[Start of Attachment]

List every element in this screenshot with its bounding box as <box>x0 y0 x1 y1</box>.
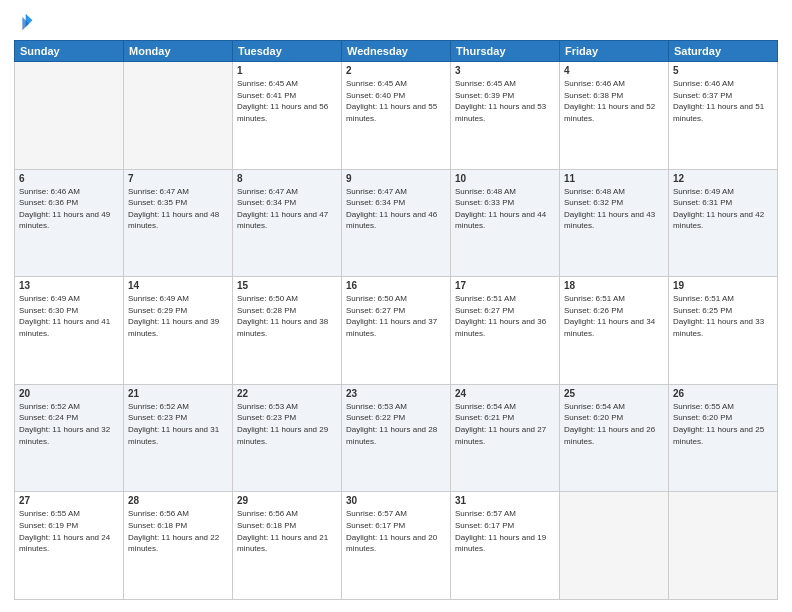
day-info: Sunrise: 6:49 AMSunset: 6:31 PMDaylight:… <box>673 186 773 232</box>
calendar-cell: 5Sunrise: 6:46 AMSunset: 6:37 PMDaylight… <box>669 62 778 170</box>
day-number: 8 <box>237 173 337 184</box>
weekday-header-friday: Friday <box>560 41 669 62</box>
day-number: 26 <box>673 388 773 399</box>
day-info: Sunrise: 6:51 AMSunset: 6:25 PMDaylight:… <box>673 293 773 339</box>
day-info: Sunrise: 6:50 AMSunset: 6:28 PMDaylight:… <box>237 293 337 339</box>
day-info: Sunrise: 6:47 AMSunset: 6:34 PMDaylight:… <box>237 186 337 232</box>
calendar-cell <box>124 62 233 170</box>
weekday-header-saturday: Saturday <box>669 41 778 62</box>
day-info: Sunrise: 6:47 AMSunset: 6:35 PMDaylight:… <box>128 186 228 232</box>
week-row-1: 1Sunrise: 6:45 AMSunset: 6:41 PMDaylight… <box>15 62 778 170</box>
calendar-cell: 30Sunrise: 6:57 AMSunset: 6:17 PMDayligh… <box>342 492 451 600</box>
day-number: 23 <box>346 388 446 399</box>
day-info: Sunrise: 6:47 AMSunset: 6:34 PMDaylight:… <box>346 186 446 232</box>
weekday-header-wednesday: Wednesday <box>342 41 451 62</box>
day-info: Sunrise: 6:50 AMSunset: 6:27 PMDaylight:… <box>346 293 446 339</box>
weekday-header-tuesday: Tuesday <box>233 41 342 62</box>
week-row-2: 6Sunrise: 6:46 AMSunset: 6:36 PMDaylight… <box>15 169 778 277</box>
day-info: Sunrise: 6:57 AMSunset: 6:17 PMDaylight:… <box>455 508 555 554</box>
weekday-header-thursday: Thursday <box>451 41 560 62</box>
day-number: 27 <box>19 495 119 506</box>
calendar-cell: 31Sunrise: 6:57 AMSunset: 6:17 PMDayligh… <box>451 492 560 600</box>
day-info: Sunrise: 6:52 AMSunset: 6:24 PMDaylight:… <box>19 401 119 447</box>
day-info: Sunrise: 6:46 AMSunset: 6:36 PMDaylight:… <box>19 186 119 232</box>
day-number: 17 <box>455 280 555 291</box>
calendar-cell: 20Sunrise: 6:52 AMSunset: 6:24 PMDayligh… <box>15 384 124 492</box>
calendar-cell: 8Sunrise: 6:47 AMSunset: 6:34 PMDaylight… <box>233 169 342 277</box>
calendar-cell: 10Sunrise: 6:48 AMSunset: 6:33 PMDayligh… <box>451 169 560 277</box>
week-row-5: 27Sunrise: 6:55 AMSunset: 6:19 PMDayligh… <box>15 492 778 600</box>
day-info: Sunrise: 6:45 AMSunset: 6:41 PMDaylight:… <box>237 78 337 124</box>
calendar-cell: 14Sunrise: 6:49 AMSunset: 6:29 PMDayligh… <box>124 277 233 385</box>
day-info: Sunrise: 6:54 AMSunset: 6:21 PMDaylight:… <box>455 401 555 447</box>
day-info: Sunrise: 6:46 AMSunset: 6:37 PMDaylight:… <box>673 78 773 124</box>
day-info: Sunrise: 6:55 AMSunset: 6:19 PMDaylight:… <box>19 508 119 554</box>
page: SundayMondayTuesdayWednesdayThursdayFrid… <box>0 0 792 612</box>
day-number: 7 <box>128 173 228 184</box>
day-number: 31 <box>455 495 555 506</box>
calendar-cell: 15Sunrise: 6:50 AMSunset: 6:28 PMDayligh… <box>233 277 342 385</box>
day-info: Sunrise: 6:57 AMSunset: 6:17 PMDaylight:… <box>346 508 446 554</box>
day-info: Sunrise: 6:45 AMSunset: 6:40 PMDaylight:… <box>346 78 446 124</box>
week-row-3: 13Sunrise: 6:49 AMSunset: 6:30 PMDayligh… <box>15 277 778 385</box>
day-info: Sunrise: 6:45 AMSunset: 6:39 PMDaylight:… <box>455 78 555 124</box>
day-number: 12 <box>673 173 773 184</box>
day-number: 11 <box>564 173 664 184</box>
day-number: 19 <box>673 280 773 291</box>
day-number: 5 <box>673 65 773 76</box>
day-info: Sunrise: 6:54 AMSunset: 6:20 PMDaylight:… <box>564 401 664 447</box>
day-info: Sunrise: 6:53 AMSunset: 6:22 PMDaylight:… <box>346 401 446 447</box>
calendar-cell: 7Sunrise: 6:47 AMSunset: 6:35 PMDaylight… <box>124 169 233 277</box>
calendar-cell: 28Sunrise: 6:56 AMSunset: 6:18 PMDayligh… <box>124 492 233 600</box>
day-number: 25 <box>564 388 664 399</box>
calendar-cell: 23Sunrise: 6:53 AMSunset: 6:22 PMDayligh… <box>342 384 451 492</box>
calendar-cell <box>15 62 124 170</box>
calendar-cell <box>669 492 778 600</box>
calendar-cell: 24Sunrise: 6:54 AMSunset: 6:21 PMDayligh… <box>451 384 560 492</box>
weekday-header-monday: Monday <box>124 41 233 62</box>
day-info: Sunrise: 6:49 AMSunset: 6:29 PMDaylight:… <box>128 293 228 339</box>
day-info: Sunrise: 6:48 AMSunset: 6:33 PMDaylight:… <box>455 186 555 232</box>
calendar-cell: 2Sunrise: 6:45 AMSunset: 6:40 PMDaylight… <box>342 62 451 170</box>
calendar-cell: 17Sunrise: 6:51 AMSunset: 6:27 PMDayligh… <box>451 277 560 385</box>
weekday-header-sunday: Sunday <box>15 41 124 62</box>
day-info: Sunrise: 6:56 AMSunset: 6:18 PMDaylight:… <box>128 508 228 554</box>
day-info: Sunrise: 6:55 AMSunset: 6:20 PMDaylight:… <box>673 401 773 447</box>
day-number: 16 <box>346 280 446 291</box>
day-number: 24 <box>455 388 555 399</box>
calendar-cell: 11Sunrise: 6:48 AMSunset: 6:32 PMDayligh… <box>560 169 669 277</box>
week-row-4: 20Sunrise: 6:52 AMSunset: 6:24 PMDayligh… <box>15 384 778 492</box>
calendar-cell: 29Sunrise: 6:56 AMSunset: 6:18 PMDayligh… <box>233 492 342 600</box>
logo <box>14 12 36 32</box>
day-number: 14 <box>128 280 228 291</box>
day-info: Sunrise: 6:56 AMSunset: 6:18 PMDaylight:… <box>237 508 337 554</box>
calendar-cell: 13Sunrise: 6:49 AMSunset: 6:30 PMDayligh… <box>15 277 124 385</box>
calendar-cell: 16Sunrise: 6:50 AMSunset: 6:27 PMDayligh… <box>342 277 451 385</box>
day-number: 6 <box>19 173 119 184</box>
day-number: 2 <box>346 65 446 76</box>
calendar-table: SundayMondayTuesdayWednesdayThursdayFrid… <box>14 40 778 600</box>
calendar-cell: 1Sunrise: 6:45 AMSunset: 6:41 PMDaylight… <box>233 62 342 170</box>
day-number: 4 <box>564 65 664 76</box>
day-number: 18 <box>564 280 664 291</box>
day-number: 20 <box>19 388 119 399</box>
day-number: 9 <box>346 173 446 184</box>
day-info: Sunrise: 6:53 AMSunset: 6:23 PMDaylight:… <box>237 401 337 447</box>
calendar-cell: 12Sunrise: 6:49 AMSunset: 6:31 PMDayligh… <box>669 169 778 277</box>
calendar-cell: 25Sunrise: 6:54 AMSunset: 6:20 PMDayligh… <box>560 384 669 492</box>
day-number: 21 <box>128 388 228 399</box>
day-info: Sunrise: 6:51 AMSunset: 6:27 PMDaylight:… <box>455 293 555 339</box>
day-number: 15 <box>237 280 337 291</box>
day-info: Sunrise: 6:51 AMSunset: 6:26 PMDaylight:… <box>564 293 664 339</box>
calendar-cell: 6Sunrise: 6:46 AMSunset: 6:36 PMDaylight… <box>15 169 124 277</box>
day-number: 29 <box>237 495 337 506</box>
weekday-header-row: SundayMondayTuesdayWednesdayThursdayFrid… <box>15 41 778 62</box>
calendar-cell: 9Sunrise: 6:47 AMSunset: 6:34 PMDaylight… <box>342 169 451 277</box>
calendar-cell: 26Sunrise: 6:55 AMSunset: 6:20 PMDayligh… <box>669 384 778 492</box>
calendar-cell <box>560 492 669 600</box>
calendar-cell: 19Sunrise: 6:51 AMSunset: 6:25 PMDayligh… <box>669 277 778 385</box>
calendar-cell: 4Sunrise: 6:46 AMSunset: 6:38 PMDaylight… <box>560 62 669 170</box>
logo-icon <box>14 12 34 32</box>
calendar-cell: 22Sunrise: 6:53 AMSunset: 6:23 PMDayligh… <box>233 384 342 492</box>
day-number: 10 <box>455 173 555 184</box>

[End of Attachment]

Show every line from the entries above in which the word "weekday" appears.

weekday-header-friday: Friday <box>560 41 669 62</box>
weekday-header-saturday: Saturday <box>669 41 778 62</box>
weekday-header-wednesday: Wednesday <box>342 41 451 62</box>
weekday-header-tuesday: Tuesday <box>233 41 342 62</box>
weekday-header-thursday: Thursday <box>451 41 560 62</box>
weekday-header-monday: Monday <box>124 41 233 62</box>
weekday-header-sunday: Sunday <box>15 41 124 62</box>
weekday-header-row: SundayMondayTuesdayWednesdayThursdayFrid… <box>15 41 778 62</box>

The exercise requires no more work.